Saad Hariri
Saad Hariri Reuters

The political factions in Lebanon agreed on Thursday to form a new government, breaking a nine-month deadlock that only deepened the country' economic woes, The Associated Press reports.

The Hezbollah terrorist group, which has a strong political presence in Lebanon, will be a major part of Prime Minister Saad Hariri’s new cabinet.

Hezbollah and its allies gained more than half the seats of the 128-member Lebanese parliament in the election which took place in May of 2018. Hariri, the incumbent Prime Minister, was tasked with forming the next coalition despite his party’s significant losses in the vote.

Hariri, who is backed by Saudi Arabia, included Iranian-backed Hezbollah in his last cabinet as well.

A breakthrough became possible after weeks of backroom deals as economic pressures mounted, according to AP. The rival factions worked out a compromise allowing representation of Sunni lawmakers backed by Hezbollah, increasing the group's allies in the government.

The 30-seat government sees an increase in the number of ministries affiliated with Hezbollah.

For the first time, the group now holds the Ministry of Health, which has one of the country's largest budgets. Hariri had warned against Hezbollah holding the Health Ministry fearing it would be hit with sanctions.

The new health minister, Jamil Jabbak, is not a member of Hezbollah but is believed to be close to the group's leader, Hassan Nasrallah, and was his personal physician at one point, according to AP.

The Finance Ministry remained in the hands of a Hezbollah ally, Ali Hassan Khalil.

For the first time, the Lebanese government includes four women ministers, doubling their representation. They include Raya al-Hassan, who was named to the powerful Ministry of Interior in charge of internal security. Al-Hassan, a member of Hariri's party, was a former Cabinet minister.
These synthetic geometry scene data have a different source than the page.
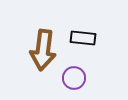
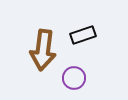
black rectangle: moved 3 px up; rotated 25 degrees counterclockwise
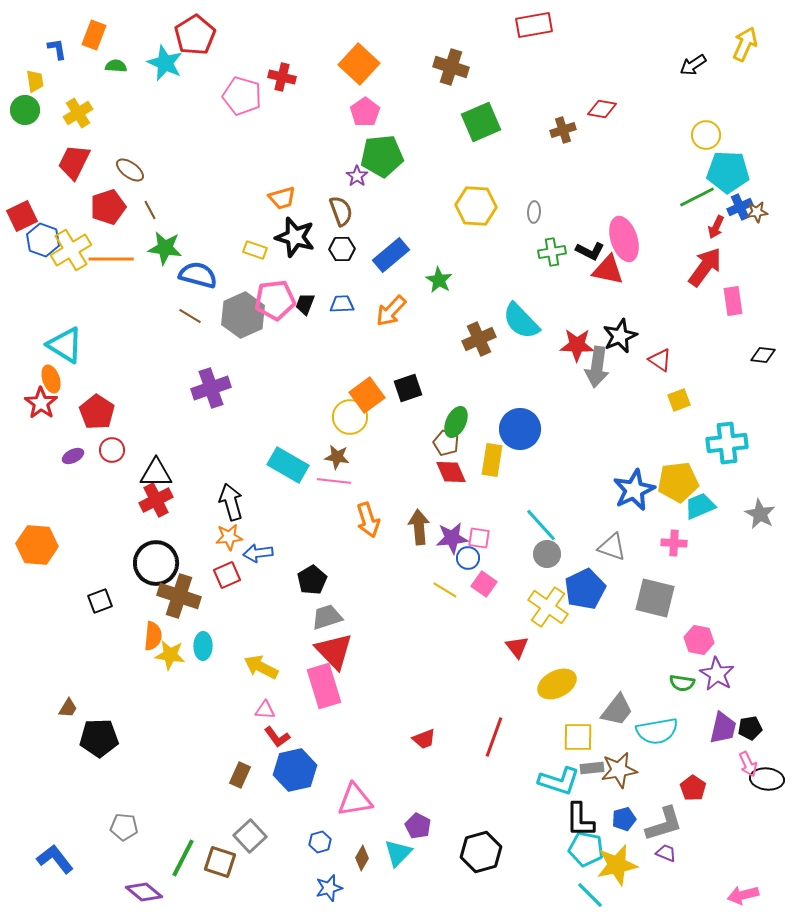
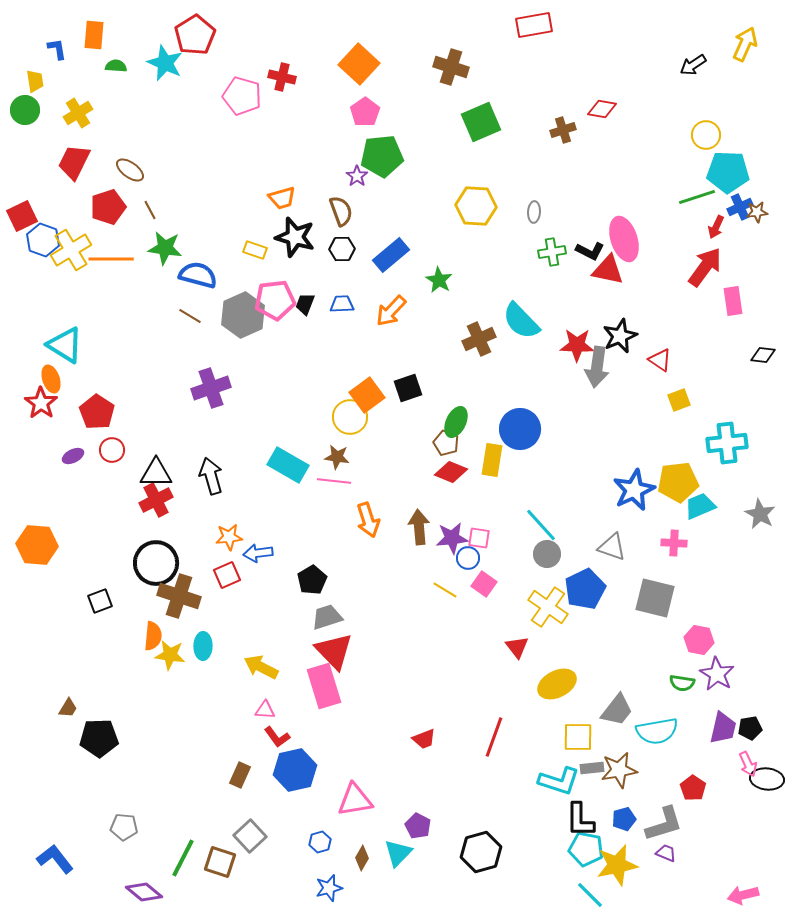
orange rectangle at (94, 35): rotated 16 degrees counterclockwise
green line at (697, 197): rotated 9 degrees clockwise
red diamond at (451, 472): rotated 44 degrees counterclockwise
black arrow at (231, 502): moved 20 px left, 26 px up
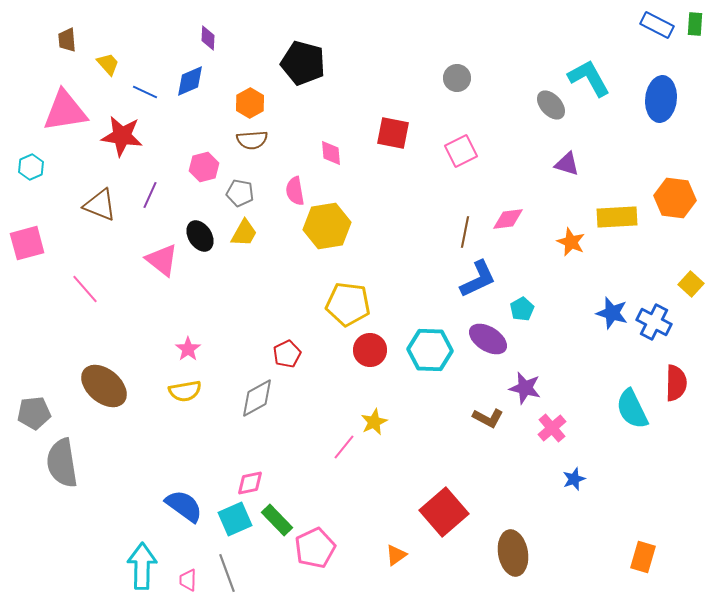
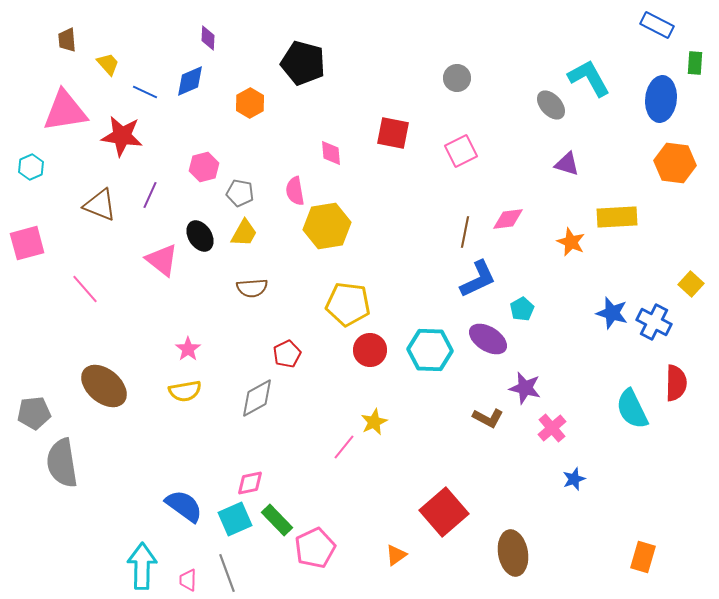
green rectangle at (695, 24): moved 39 px down
brown semicircle at (252, 140): moved 148 px down
orange hexagon at (675, 198): moved 35 px up
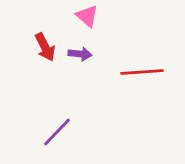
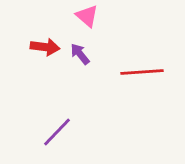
red arrow: rotated 56 degrees counterclockwise
purple arrow: rotated 135 degrees counterclockwise
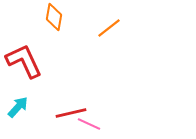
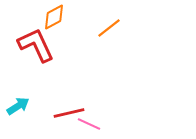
orange diamond: rotated 52 degrees clockwise
red L-shape: moved 12 px right, 16 px up
cyan arrow: moved 1 px up; rotated 15 degrees clockwise
red line: moved 2 px left
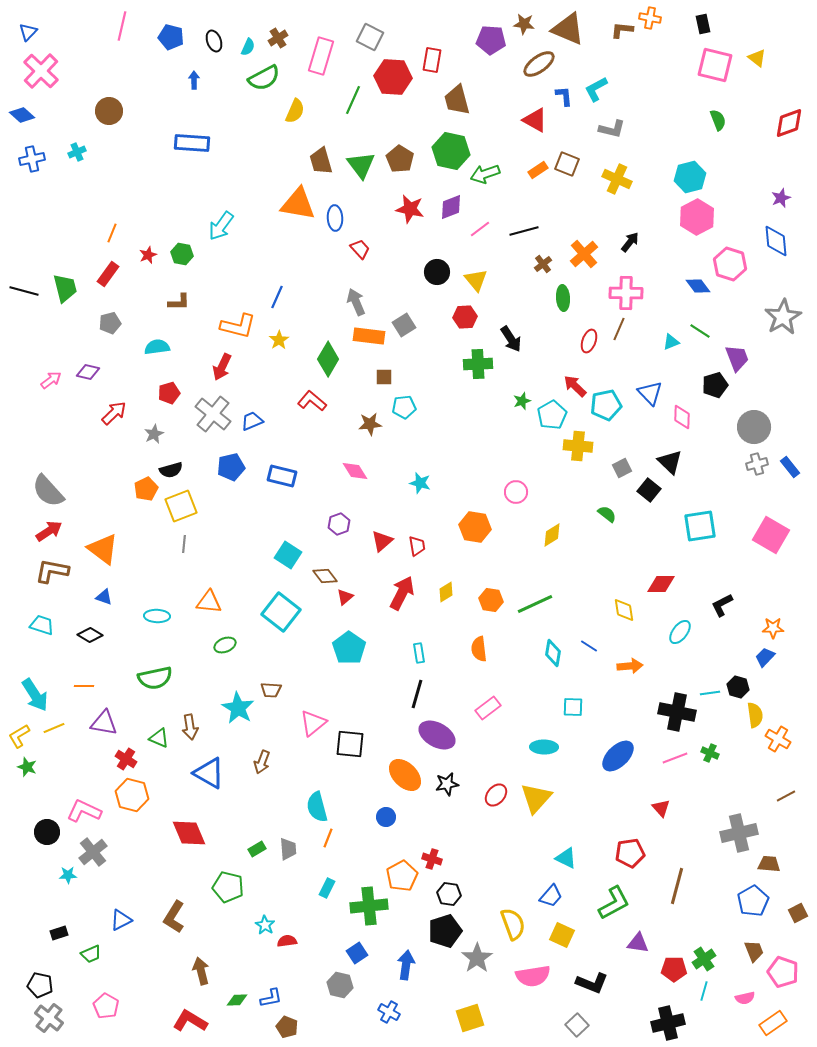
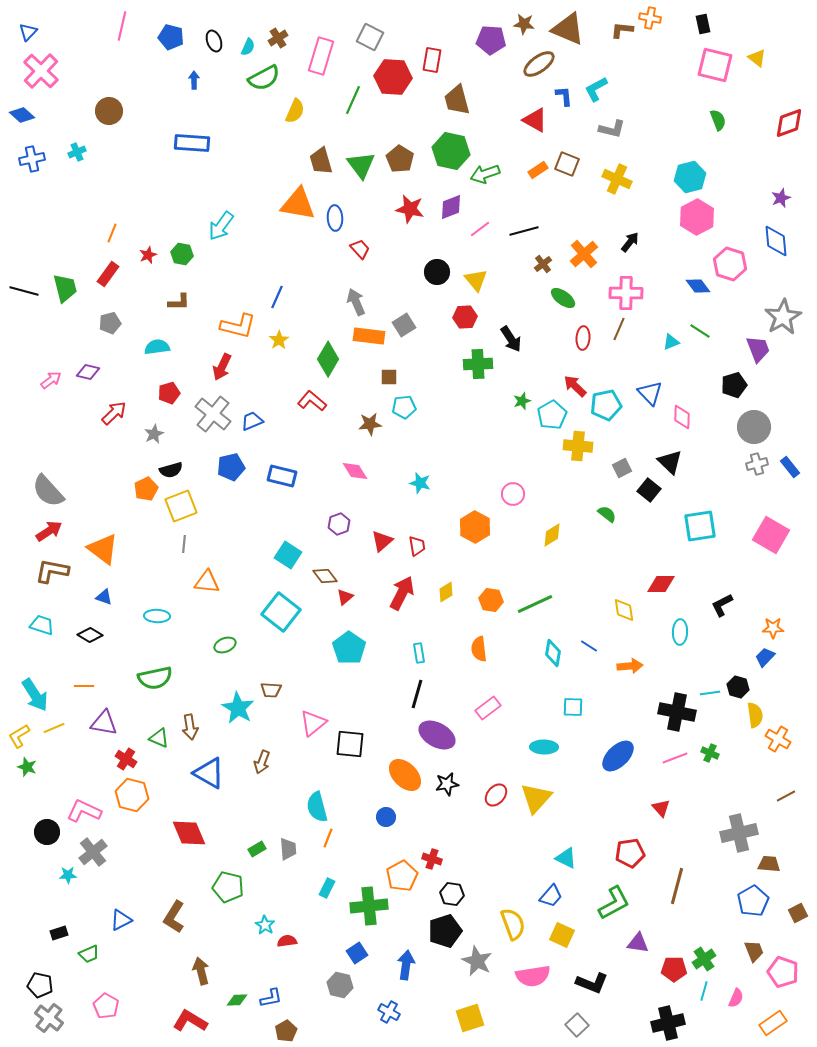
green ellipse at (563, 298): rotated 50 degrees counterclockwise
red ellipse at (589, 341): moved 6 px left, 3 px up; rotated 15 degrees counterclockwise
purple trapezoid at (737, 358): moved 21 px right, 9 px up
brown square at (384, 377): moved 5 px right
black pentagon at (715, 385): moved 19 px right
pink circle at (516, 492): moved 3 px left, 2 px down
orange hexagon at (475, 527): rotated 20 degrees clockwise
orange triangle at (209, 602): moved 2 px left, 20 px up
cyan ellipse at (680, 632): rotated 35 degrees counterclockwise
black hexagon at (449, 894): moved 3 px right
green trapezoid at (91, 954): moved 2 px left
gray star at (477, 958): moved 3 px down; rotated 12 degrees counterclockwise
pink semicircle at (745, 998): moved 9 px left; rotated 54 degrees counterclockwise
brown pentagon at (287, 1027): moved 1 px left, 4 px down; rotated 20 degrees clockwise
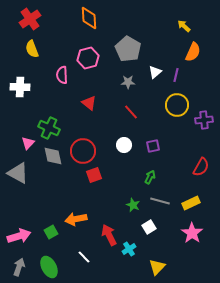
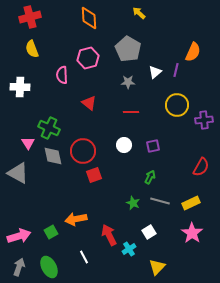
red cross: moved 2 px up; rotated 20 degrees clockwise
yellow arrow: moved 45 px left, 13 px up
purple line: moved 5 px up
red line: rotated 49 degrees counterclockwise
pink triangle: rotated 16 degrees counterclockwise
green star: moved 2 px up
white square: moved 5 px down
white line: rotated 16 degrees clockwise
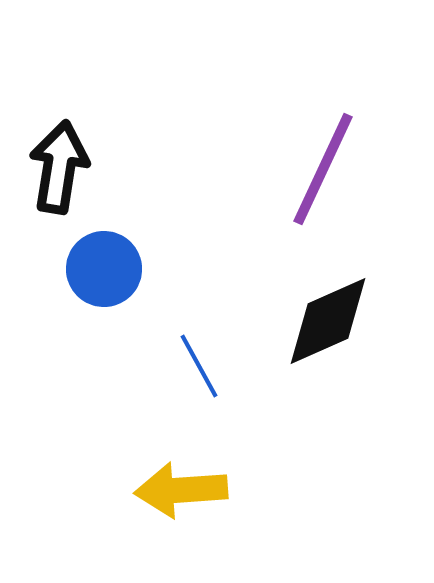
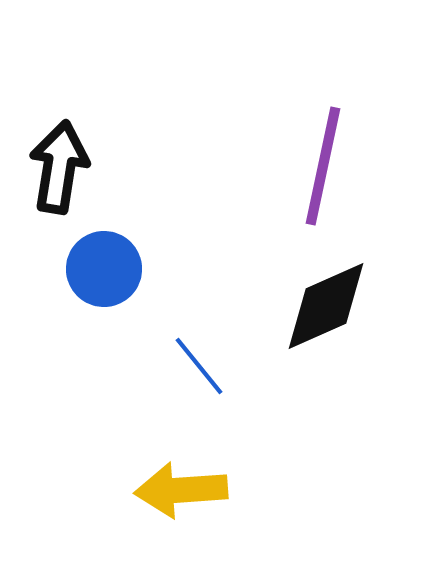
purple line: moved 3 px up; rotated 13 degrees counterclockwise
black diamond: moved 2 px left, 15 px up
blue line: rotated 10 degrees counterclockwise
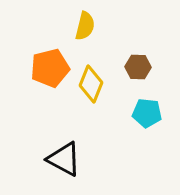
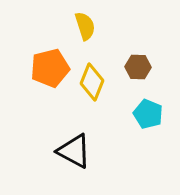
yellow semicircle: rotated 32 degrees counterclockwise
yellow diamond: moved 1 px right, 2 px up
cyan pentagon: moved 1 px right, 1 px down; rotated 16 degrees clockwise
black triangle: moved 10 px right, 8 px up
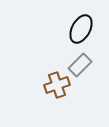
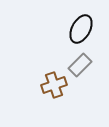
brown cross: moved 3 px left
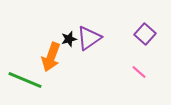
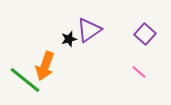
purple triangle: moved 8 px up
orange arrow: moved 6 px left, 9 px down
green line: rotated 16 degrees clockwise
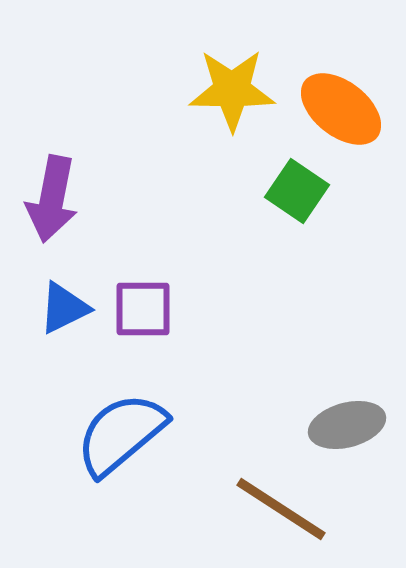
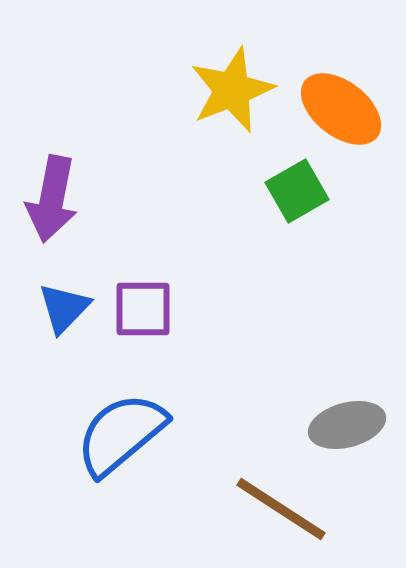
yellow star: rotated 22 degrees counterclockwise
green square: rotated 26 degrees clockwise
blue triangle: rotated 20 degrees counterclockwise
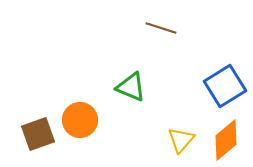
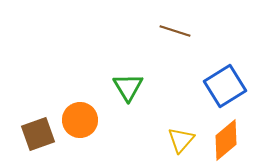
brown line: moved 14 px right, 3 px down
green triangle: moved 3 px left; rotated 36 degrees clockwise
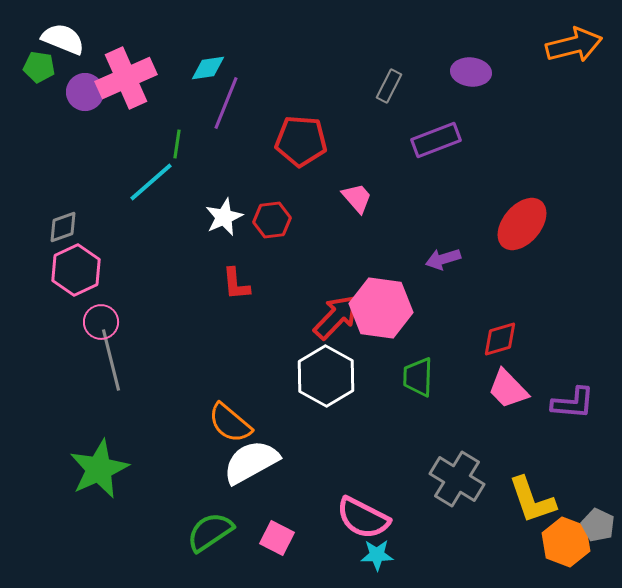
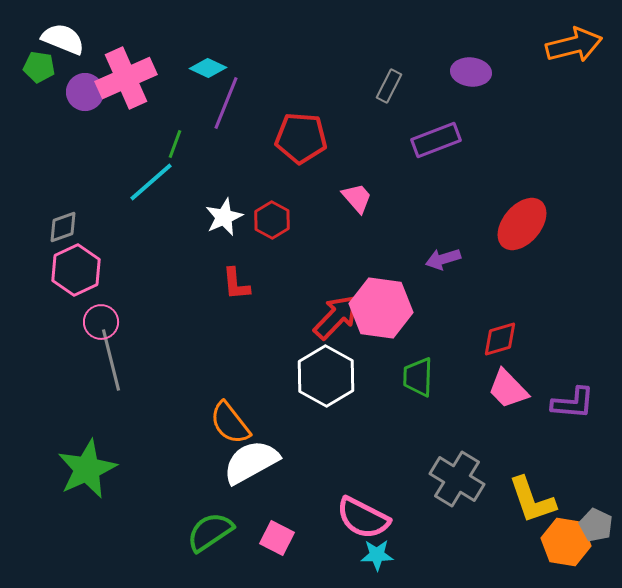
cyan diamond at (208, 68): rotated 33 degrees clockwise
red pentagon at (301, 141): moved 3 px up
green line at (177, 144): moved 2 px left; rotated 12 degrees clockwise
red hexagon at (272, 220): rotated 24 degrees counterclockwise
orange semicircle at (230, 423): rotated 12 degrees clockwise
green star at (99, 469): moved 12 px left
gray pentagon at (598, 525): moved 2 px left
orange hexagon at (566, 542): rotated 12 degrees counterclockwise
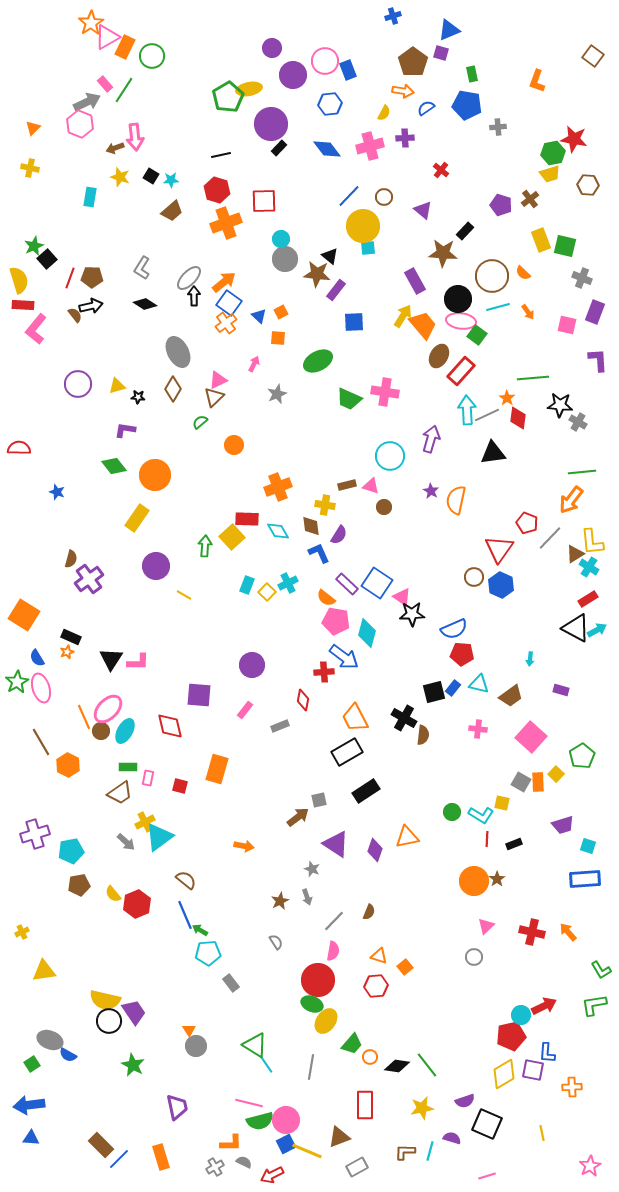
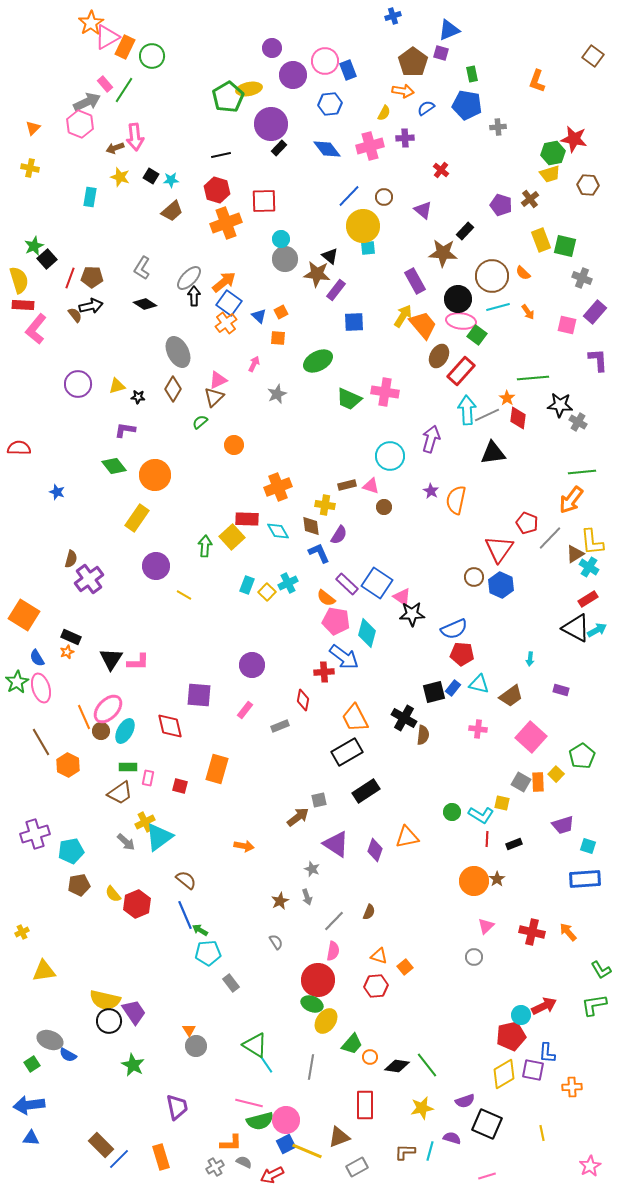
purple rectangle at (595, 312): rotated 20 degrees clockwise
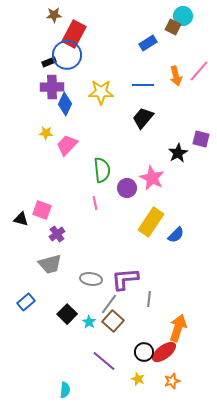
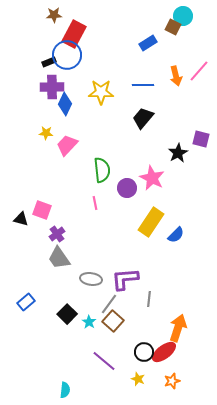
gray trapezoid at (50, 264): moved 9 px right, 6 px up; rotated 70 degrees clockwise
Hariri's party also named Violette Safadi to be state minister for women's affairs, a post previously held by a man.

May Chidiac, who lost her arm and leg in an assassination attempt in a 2005 bombing, was named state minister for administrative development by the Christian Lebanese Forces group. Another woman, Nada Bustani, was named by the president's political faction to hold the strategic post of energy minister.

Gebran Bassil, the son-in-law of the Lebanese president, remains foreign minister.

Hezbollah is blacklisted as a terrorist organization by the West and even by some Arab countries, but some of those designations, most notably in the EU and in Britain, make a distinction between Hezbollah’s “military wing” and its political arm.

A State Department official in December expressed concern over Hezbollah’s rising clout in Lebanon and said the United States hopes Lebanon's next government will work with it on areas of mutual interest.